Data la sua intelligenza tattica, intraprendere la carriera di allenatore diventa per lui inevitabile. Mentre i rivali del PSV Eindhoven raggiungono l’apice della loro storia grazie ai finanziamenti elargiti dalla Philips che hanno permesso loro di schierare elementi del calibro di Ruud Gullit, Ronald Koeman, Eric Gerets, a 39 anni va a sedersi sulla panchina della sua Ajax. Con un manipolo di giovani tra i quali spiccano il centrocampista Franklin Rijkard e soprattutto il centravanti Marko Van Basten, conquista l’edizione della Coppa delle Coppe 1986-87. L’Ajax però, è un laboratorio che sforna talenti a ripetizione per poi cederli ad altri club europei in cambio di montagne di denaro da reinvestire nel settore giovanile. Partito Van Basten, destinazione Milan, Cruijff rimane un altro anno a lottare per lo scudetto, prima di tornare in Spagna alla guida del Barcellona. Sulla panchina dei catalani vince tutto quello che c’è da vincere, tranne la Coppa Intercontinentale del 1992 persa contro il San Paolo.

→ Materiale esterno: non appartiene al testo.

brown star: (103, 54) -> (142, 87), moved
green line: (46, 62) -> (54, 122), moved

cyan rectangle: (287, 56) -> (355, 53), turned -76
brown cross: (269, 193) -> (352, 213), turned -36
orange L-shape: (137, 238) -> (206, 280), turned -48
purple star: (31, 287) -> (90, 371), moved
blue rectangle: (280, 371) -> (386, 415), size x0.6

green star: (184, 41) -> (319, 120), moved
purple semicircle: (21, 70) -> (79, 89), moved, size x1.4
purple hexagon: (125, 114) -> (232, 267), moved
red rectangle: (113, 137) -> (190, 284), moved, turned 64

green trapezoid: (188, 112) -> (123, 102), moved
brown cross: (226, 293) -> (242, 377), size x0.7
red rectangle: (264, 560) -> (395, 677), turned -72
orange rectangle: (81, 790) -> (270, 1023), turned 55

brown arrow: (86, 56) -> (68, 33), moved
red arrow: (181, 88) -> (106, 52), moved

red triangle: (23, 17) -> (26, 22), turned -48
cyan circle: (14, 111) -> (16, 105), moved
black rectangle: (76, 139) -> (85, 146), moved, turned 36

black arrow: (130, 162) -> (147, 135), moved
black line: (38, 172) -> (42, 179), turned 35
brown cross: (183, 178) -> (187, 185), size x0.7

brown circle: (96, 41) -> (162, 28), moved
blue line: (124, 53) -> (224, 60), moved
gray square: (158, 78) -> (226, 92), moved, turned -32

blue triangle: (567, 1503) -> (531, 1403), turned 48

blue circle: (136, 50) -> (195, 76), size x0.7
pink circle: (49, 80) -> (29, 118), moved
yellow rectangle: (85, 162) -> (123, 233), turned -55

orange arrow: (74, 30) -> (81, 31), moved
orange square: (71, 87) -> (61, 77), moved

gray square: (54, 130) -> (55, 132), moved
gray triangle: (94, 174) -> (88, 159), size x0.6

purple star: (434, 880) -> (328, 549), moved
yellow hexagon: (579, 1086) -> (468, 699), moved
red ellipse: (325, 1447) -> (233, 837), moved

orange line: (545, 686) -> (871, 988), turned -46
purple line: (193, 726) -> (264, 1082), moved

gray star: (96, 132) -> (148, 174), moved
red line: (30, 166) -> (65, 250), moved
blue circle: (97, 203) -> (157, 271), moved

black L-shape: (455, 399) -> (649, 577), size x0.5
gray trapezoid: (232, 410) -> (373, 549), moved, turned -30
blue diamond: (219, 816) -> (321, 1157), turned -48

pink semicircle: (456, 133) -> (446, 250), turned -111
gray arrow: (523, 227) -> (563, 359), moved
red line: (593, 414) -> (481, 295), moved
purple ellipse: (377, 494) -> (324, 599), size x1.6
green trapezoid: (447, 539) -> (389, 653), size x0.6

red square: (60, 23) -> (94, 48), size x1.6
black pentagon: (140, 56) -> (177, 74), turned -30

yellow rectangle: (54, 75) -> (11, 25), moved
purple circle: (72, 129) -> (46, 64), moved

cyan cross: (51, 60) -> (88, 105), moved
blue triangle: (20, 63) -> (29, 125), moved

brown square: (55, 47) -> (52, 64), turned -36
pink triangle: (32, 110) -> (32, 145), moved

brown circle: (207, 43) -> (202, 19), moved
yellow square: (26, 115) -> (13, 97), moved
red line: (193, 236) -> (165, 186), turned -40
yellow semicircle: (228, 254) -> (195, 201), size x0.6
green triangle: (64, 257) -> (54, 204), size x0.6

Due anni dopo, in quel di Atene, Cruijff vive probabilmente una delle serate più nere della sua carriera. Il 18 maggio deve affrontare il Milan nella finale di Coppa dei Campioni. I rosso-neri, appena laureatisi campioni d’Italia per la terza volta consecutiva, paiono stanchi e malconci. Scenderanno in campo privi della loro storica coppia centrale di difesa Costacurta-Baresi. Da buon olandese, guascone e un po’ pirata, Cruijff si lascia andare a qualche dichiarazione un po’ troppo ottimista. A fine serata dovrà assistere per quattro volte alle scene di giubilo dei rosso-neri che disputano una delle più belle partite della loro storia.

La pesante sconfitta lascia il segno e, dopo un malore, sulla soglia dei cinquant’anni decide che per lui è giunto il momento di pensare ad altro.

Entra nella dirigenza del Barcellona di cui rappresenta da anni l’unico elemento di continuità nonostante i numerosi cambiamenti societari.<
Nell’autunno del 2015 il mondo è a conoscenza che il “Pelè Bianco” deve affrontare un avversario cattivo ed infame, un cancro ai polmoni che, purtroppo riesce ad avere la meglio il 24 marzo del 2016.